(Dataset entries)
################
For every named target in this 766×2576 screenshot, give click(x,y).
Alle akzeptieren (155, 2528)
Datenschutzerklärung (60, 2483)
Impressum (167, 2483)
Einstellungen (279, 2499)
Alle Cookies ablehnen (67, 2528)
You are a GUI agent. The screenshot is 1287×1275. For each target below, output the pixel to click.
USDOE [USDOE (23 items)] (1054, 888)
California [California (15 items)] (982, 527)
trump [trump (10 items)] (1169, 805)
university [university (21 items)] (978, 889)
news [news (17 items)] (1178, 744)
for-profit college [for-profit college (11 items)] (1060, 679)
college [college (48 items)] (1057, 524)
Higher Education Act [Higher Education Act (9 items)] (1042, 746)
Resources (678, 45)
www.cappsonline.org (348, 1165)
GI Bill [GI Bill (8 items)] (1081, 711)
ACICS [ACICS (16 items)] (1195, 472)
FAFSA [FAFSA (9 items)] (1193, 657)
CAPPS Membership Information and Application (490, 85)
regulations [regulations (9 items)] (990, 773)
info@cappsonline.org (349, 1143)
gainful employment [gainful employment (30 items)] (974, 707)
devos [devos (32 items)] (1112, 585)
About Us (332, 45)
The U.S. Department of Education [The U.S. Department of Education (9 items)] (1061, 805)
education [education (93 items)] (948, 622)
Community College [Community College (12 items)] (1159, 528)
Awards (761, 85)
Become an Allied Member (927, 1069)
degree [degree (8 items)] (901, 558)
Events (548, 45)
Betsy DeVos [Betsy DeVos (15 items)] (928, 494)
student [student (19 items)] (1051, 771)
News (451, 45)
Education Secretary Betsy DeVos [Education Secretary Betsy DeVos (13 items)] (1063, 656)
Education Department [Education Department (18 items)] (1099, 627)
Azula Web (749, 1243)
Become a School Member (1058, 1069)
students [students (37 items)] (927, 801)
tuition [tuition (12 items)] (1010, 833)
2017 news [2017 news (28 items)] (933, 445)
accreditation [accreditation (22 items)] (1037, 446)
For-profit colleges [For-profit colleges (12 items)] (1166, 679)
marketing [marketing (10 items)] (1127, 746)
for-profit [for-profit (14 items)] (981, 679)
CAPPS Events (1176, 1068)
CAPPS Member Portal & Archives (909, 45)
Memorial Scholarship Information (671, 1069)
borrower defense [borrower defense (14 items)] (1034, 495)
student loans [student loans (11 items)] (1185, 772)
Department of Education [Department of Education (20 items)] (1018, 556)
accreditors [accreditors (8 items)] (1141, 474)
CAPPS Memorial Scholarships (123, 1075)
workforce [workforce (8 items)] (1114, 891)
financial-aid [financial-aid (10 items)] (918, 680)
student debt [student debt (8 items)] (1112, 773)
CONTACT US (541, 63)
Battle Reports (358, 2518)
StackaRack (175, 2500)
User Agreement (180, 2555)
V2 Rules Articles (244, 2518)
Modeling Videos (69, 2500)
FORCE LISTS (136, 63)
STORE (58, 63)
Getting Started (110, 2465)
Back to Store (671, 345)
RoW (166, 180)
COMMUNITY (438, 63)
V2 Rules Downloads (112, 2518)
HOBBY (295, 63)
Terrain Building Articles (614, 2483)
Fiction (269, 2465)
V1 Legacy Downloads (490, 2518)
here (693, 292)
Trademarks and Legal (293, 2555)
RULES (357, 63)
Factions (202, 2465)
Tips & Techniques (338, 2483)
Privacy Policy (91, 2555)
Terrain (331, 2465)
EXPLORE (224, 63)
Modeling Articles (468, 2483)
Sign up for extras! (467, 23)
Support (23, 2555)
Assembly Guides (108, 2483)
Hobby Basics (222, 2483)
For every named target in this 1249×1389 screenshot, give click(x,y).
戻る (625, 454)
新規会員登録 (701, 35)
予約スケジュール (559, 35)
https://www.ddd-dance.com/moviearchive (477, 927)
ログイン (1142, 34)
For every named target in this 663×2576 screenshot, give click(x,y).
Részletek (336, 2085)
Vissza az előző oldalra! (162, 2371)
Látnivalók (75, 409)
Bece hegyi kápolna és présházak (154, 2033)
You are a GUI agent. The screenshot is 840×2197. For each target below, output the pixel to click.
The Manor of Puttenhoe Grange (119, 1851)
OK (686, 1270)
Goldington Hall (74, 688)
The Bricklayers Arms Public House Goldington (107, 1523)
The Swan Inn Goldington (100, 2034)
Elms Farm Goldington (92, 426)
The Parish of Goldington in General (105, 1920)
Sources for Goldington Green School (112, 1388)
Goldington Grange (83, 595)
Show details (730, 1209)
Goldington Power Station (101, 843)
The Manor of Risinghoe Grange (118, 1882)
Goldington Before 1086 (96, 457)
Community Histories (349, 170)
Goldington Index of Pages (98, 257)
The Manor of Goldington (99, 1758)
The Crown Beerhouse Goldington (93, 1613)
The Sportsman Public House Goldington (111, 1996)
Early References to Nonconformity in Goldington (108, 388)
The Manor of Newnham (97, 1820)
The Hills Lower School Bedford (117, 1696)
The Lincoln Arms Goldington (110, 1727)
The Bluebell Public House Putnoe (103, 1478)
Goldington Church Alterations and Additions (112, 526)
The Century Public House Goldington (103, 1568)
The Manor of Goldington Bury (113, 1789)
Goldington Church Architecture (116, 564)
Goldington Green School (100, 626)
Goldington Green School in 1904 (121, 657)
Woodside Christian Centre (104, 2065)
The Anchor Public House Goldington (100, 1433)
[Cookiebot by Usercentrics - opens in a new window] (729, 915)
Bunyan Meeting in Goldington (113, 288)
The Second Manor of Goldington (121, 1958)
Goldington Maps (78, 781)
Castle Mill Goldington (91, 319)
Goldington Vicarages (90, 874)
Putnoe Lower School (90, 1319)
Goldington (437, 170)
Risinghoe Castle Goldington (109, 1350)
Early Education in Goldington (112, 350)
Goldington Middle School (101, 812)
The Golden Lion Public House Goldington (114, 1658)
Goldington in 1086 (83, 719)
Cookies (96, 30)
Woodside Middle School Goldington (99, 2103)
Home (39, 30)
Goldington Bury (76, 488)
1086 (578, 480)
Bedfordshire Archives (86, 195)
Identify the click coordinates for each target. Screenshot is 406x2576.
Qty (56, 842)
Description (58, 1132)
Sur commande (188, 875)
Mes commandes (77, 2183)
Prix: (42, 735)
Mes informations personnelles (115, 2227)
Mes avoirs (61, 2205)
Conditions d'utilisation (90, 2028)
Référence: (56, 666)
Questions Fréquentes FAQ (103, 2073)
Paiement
################
Your goal: Please return every line from the first one in the records above down to the line containing "CAPPS Events (1176, 1068)", including both, exactly as written and nothing more.

Problem solution:
For every named target in this 766×2576 screenshot, give click(x,y).
Alle akzeptieren (155, 2528)
Datenschutzerklärung (60, 2483)
Impressum (167, 2483)
Einstellungen (279, 2499)
Alle Cookies ablehnen (67, 2528)
You are a GUI agent. The screenshot is 1287×1275. For each target below, output the pixel to click.
USDOE [USDOE (23 items)] (1054, 888)
California [California (15 items)] (982, 527)
trump [trump (10 items)] (1169, 805)
university [university (21 items)] (978, 889)
news [news (17 items)] (1178, 744)
for-profit college [for-profit college (11 items)] (1060, 679)
college [college (48 items)] (1057, 524)
Higher Education Act [Higher Education Act (9 items)] (1042, 746)
Resources (678, 45)
www.cappsonline.org (348, 1165)
GI Bill [GI Bill (8 items)] (1081, 711)
ACICS [ACICS (16 items)] (1195, 472)
FAFSA [FAFSA (9 items)] (1193, 657)
CAPPS Membership Information and Application (490, 85)
regulations [regulations (9 items)] (990, 773)
info@cappsonline.org (349, 1143)
gainful employment [gainful employment (30 items)] (974, 707)
devos [devos (32 items)] (1112, 585)
About Us (332, 45)
The U.S. Department of Education [The U.S. Department of Education (9 items)] (1061, 805)
education [education (93 items)] (948, 622)
Community College [Community College (12 items)] (1159, 528)
Awards (761, 85)
Become an Allied Member (927, 1069)
degree [degree (8 items)] (901, 558)
Events (548, 45)
Betsy DeVos [Betsy DeVos (15 items)] (928, 494)
student [student (19 items)] (1051, 771)
News (451, 45)
Education Secretary Betsy DeVos [Education Secretary Betsy DeVos (13 items)] (1063, 656)
Education Department [Education Department (18 items)] (1099, 627)
Azula Web (749, 1243)
Become a School Member (1058, 1069)
students [students (37 items)] (927, 801)
tuition [tuition (12 items)] (1010, 833)
2017 news [2017 news (28 items)] (933, 445)
accreditation [accreditation (22 items)] (1037, 446)
For-profit colleges [For-profit colleges (12 items)] (1166, 679)
marketing [marketing (10 items)] (1127, 746)
for-profit [for-profit (14 items)] (981, 679)
CAPPS Events (1176, 1068)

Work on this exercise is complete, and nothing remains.